During their heyday in the mid-1970s, Little Feat had the reputation of being your favorite band's favorite band. Other groups sold more records and tickets, but Little Feat cultivated a deep, passionate cult through their funky concoctions of New Orleans soul, California country-rock, and urban blues, a blend that was plenty appealing on record but found its natural home onstage. Little Feat were aware of the chasm between their studio sets and concerts, so they aimed to channel that kinetic energy onto Waiting for Columbus, the 1978 double live album that’s now been expanded into an eight-CD box set with three complete concerts that provided the source for the original LP. Like many double-live sets of the era, this was the album that crystallized the band’s appeal, capturing the elastic, elusive charms of a group that wandered on the fringes of rock counterculture since the late ’60s.
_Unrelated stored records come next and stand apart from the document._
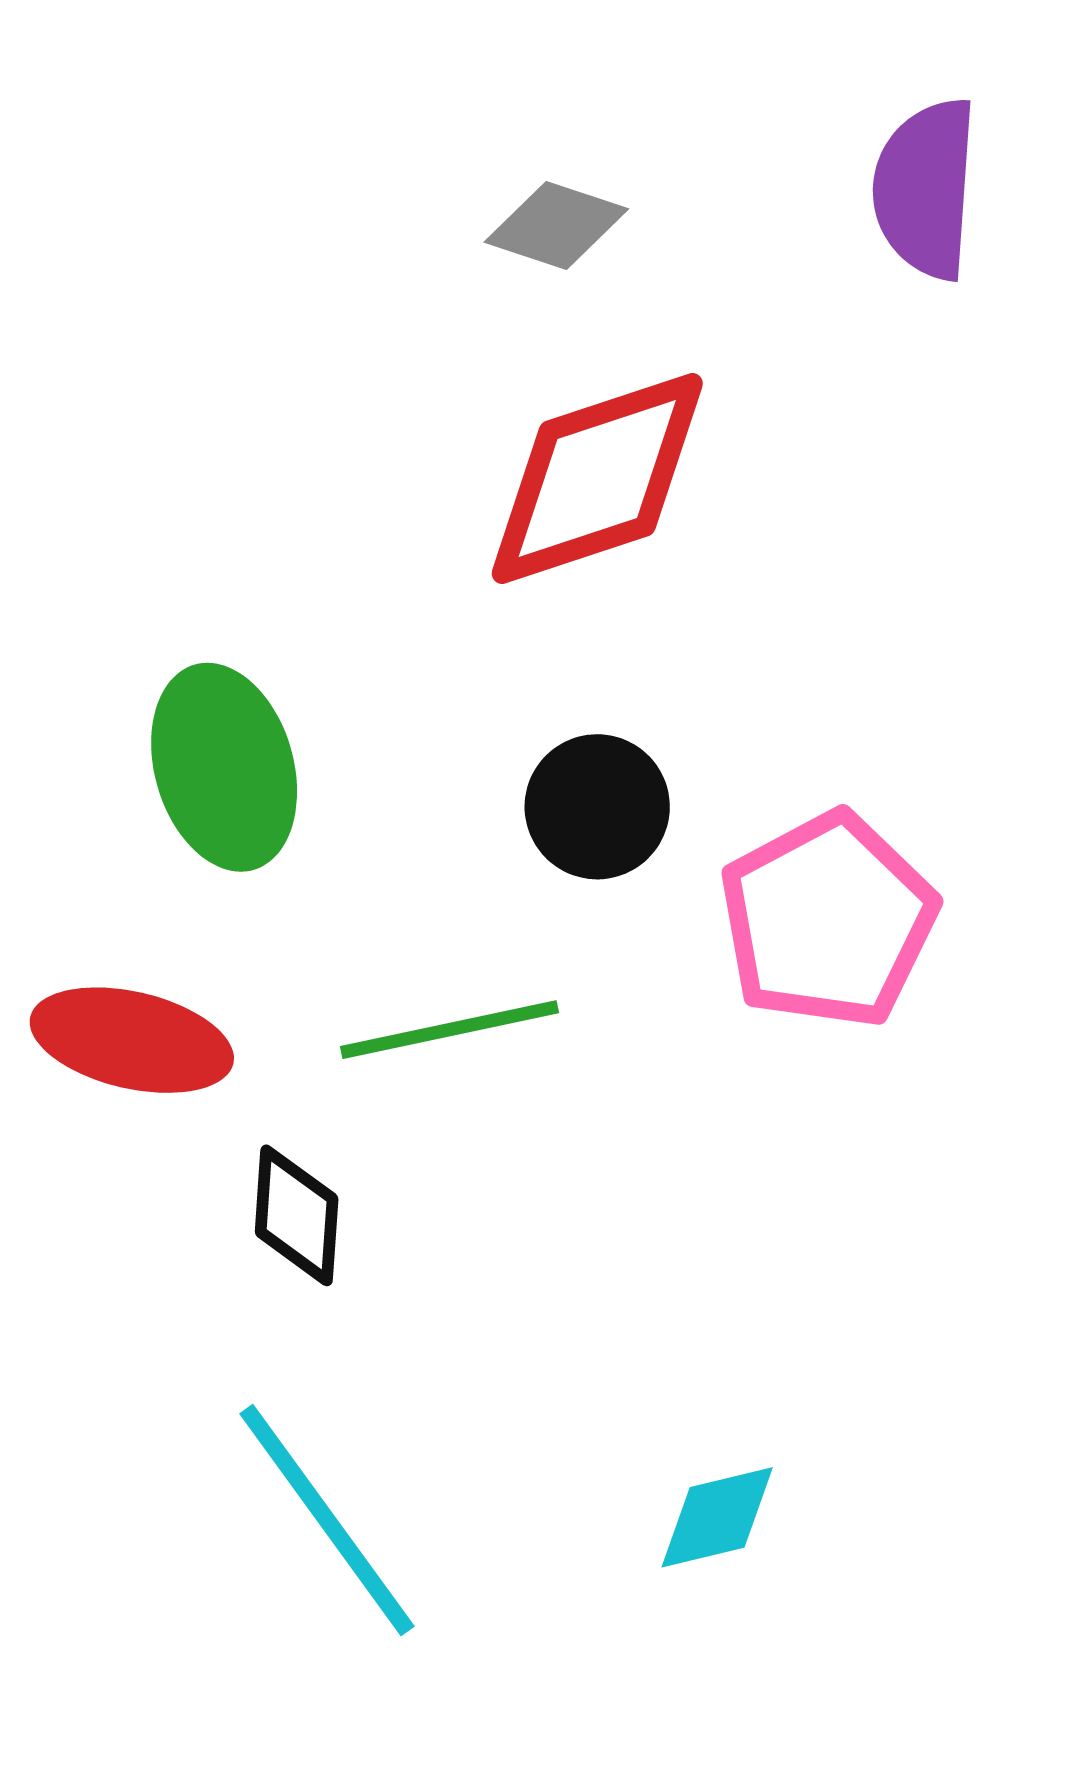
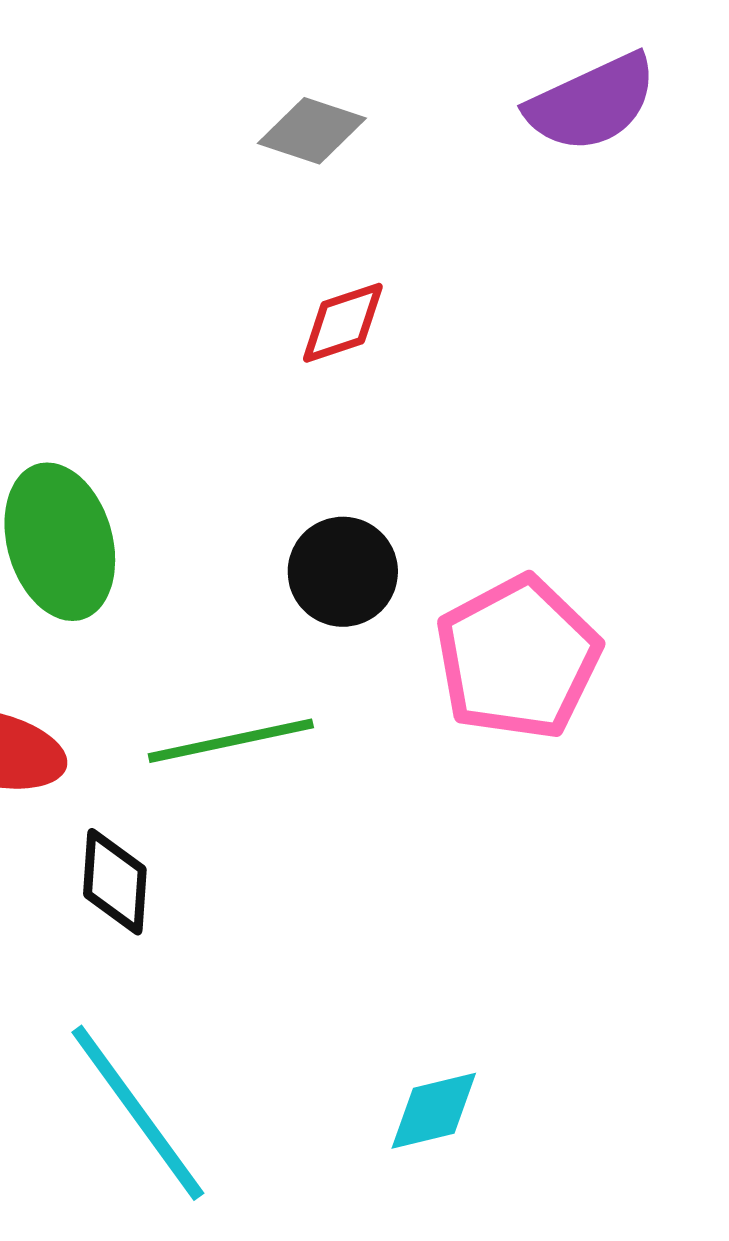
purple semicircle: (925, 189) -> (592, 103), turned -119
red diamond: (597, 479) -> (343, 323), size x0.5

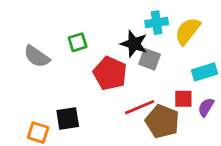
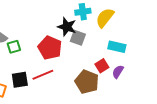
green square: (78, 42) -> (14, 47), moved
cyan rectangle: (205, 72) -> (117, 47), turned 30
red square: (183, 99) -> (102, 66), turned -32
red line: (140, 107) -> (43, 75), moved

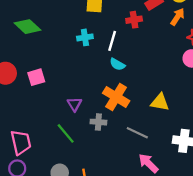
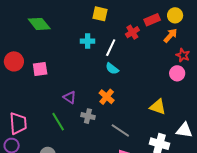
red cross: (134, 20) -> (132, 32), turned -32
orange cross: (116, 97) -> (107, 97), size x0.7
yellow triangle: (160, 102) -> (158, 107), moved
purple triangle: (74, 104) -> (70, 97), turned -32

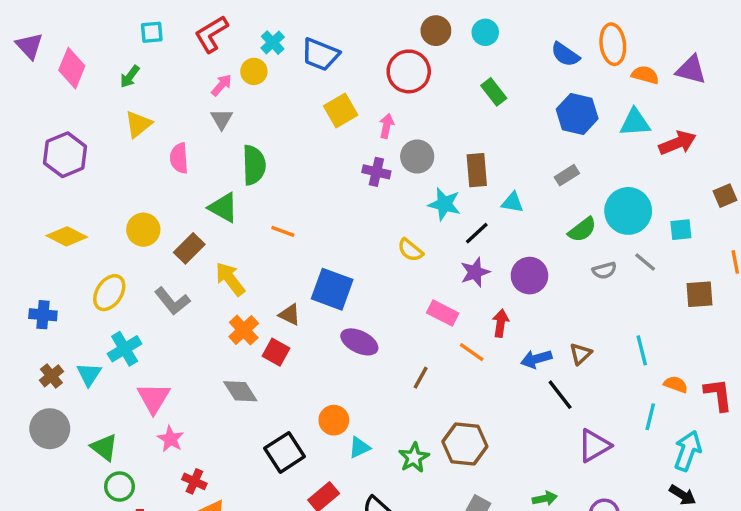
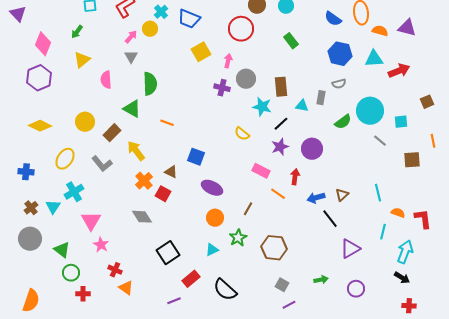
pink diamond: (72, 68) -> (43, 44), moved
gray rectangle: (567, 175) -> (321, 98), moved, turned -48
gray semicircle: (604, 270) -> (339, 84), moved
blue square: (332, 289) -> (196, 157), size x0.7
orange circle: (334, 420) -> (215, 218), moved
green star: (414, 458) -> (238, 238), moved

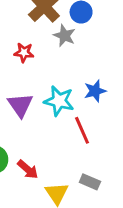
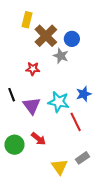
red arrow: (28, 169) -> (39, 139), moved
gray rectangle: (90, 182) -> (82, 158), turned -56

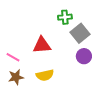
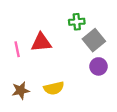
red triangle: (42, 45) -> (41, 42), moved
pink line: (13, 57) -> (17, 49), moved, turned 48

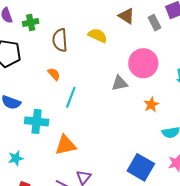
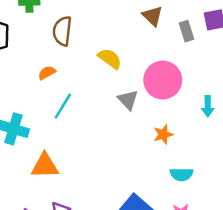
yellow semicircle: (98, 36) -> (110, 59), moved
orange semicircle: (54, 74) -> (47, 73), turned -88
gray triangle: (120, 83) -> (128, 100), turned 48

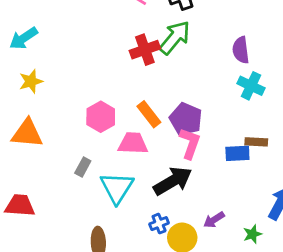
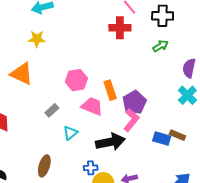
green arrow: (175, 38) -> (160, 46), moved, size x0.6
red cross: (145, 50) -> (120, 28), moved
cyan triangle: (117, 188) -> (70, 133), size x0.6

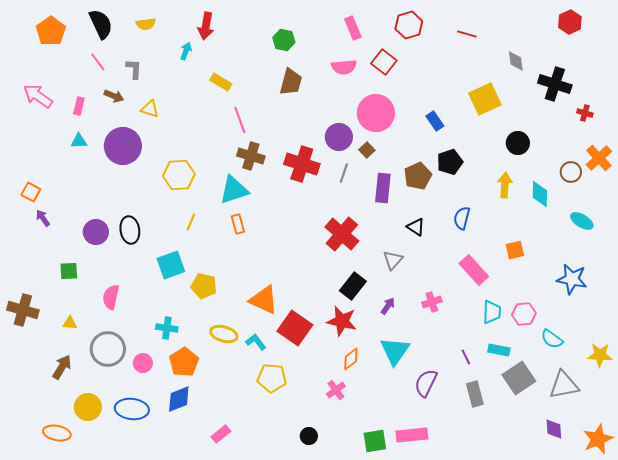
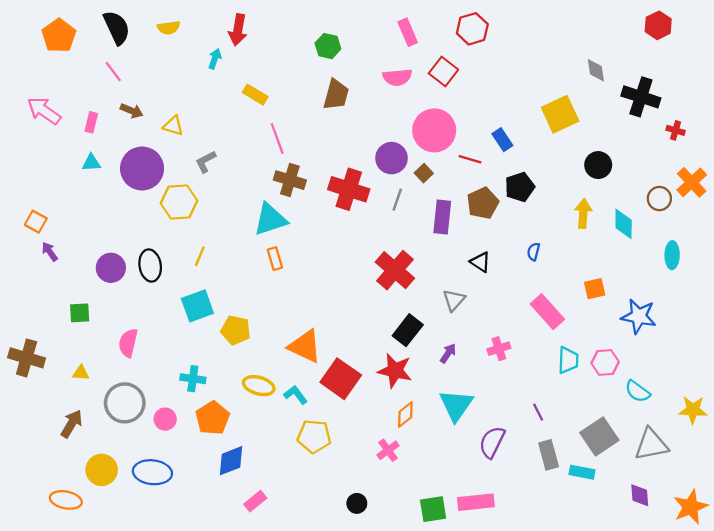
red line: (467, 34) -> (470, 159), moved
gray L-shape: (134, 69) -> (206, 162), moved, turned -120
yellow hexagon: (179, 175) -> (179, 202), moved
blue semicircle: (462, 218) -> (534, 252), size x0.7
cyan ellipse: (582, 221) -> (672, 255), turned 60
yellow line: (191, 222) -> (200, 256), moved
blue star: (572, 279) -> (639, 316), moved
cyan rectangle: (499, 350) -> (582, 472), moved
blue diamond: (179, 399) -> (231, 461), moved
Lowell George, a shaggy hippie with prodigious appetites, formed the band after leaving the Mothers of Invention. Legend has it that Frank Zappa kicked out George after hearing the guitarist’s original composition “Willin’,” a country-rock ballad for dopers. George called up Bill Payne, a keyboardist who didn’t pass an audition for Zappa, then roped in his old Factory bandmate drummer Richie Hayward, and invited ex-Mother bassist Roy Estrada into his new band, who alternated heavy, surrealistic blues with stoned country-rock. After delivering two superb albums in this vein, Little Feat regrouped, swapping Kenny Gradney for Roy Estrada while bringing in percussionist Sam Clayton and guitarist Paul Barrere, players that helped lead the band in a funkier direction on 1973’s Dixie Chicken and beyond.
Little Feat found their footing on 1974’s Feats Don’t Fail Me Now, a record made after the group relocated from Los Angeles to the Washington D.C. area. They started playing college towns up and down the east coast, developing into a ferocious rock’n’roll band with the dexterity of jazz musicians. They were kindred spirits with the Grateful Dead—George wound up producing the Dead’s 1978 LP Shakedown Street—but their rhythms hit harder and the band was tighter, qualities that helped Little Feat become a simmering cult sensation. They reached a boiling point on January 19, 1975, when they played a Warner Bros. package tour at London's Rainbow Theatre, blowing headliners the Doobie Brothers off the stage with an unusually fiery set. Soon, the UK embraced Little Feat—and that includes British rock royalty: Jimmy Page sang their praises, while Clayton remembers, "One time, the Stones picked us up at the airport on the runway. We didn't even have to go through customs."